ASPRS Releases Guidelines on Vertical Accuracy Reporting Requirements for Lidar-Derived Elevation Data
Adoption of the ASPRS Lidar Guidelines Vertical Accuracy Reporting for Lidar Data V1.0 was approved by the American Society for Photogrammetry and Remote Sensing (ASPRS) Board of Directors in May 2004. This is the first in a series of guidelines to be published by ASPRS covering the emerging technology of lidar and its use in the mapping sciences. Created by the ASPRS Lidar Committees Working Group on lidar guidelines and standards, the guidelines have undergone a public review process and represent the best practices and reporting methods endorsed by ASPRS when working with lidar-derived elevation data.

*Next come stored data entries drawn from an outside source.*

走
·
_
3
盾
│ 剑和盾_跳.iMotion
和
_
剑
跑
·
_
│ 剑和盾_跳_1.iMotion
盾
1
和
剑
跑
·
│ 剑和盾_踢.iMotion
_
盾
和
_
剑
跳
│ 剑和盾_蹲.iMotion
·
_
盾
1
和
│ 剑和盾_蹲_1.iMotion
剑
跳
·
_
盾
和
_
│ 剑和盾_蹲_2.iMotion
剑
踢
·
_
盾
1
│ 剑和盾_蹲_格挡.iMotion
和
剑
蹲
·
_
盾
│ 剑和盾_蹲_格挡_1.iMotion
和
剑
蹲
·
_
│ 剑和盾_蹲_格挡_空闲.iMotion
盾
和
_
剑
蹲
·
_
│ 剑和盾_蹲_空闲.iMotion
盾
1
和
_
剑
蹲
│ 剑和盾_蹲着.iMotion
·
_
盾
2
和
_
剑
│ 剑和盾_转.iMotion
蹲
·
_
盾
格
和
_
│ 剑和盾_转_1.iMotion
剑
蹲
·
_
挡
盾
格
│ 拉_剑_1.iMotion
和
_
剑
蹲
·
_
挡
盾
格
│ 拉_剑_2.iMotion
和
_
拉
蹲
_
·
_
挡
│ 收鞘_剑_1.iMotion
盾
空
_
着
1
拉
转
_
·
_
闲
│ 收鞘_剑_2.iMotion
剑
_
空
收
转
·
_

ASPRS recommends that all mapping professionals adhere to and follow these guidelines when generating or contracting for mapping products derived from lidar data. As part of the Lidar Committees Working Group efforts, the ASPRS guidelines were harmonized with the relevant sections of the Guidelines for Digital Elevation Data (Version 1.0) released by the National Digital Elevation Program (NDEP).

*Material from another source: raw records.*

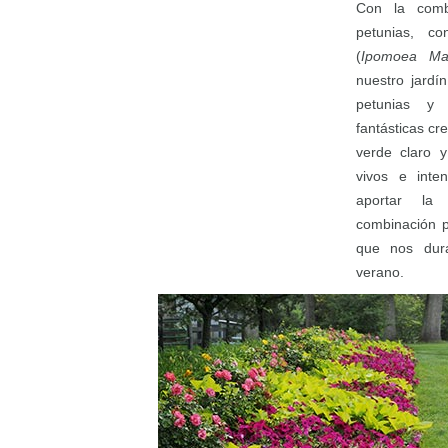
Con la comb
petunias, c
(
Ipomoea Mar
nuestro jardí
petunias y
fantásticas cr
verde claro y
vivos e inte
aportar la
combinación p
que nos dura
verano.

The Guidelines cover the recommended methods for measuring and reporting the vertical accuracy of elevation data recorded by airborne lidar mapping instruments. Essentially, they outline necessary steps to analyze the vertical accuracy of elevation data generated using airborne light detection and ranging or laser radar (lidar) technology. In addition, the Guidelines cover determining what level of accuracy can be associated with a mapping product, such as a contour map, that is generated from a given lidar data set (or conversely, what level of accuracy is required in the lidar data to support a given contour interval map). Finally, they also include recommendations for the proper planning and implementation of appropriate ground checkpoints to support a lidar data set, including how to handle different land cover classes across a project site.

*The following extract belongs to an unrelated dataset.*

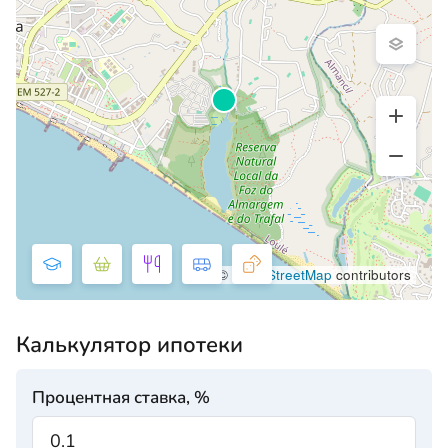
©
OpenStreetMap
contributors
Калькулятор ипотеки
Процентная ставка, %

A strategic goal of ASPRS is to proactively develop standards and guidelines for emerging technologies, said Russell G. Congalton, ASPRS president. The ASPRS guidelines and reports were developed through input from private companies; public comment; federal, state, and local agencies; as well as individual experts. ASPRS has been diligent in including the Federal Geographic Data Committee process into our work, and included the science of surveying and sound mapping principals. ASPRS is committed to ‘standards’, which require consensus and a long time to complete the process. By maintaining a leadership role in the development of these lidar guidelines, ASPRS is fulfilling its obligations to its members and all imaging and geospatial information professionals.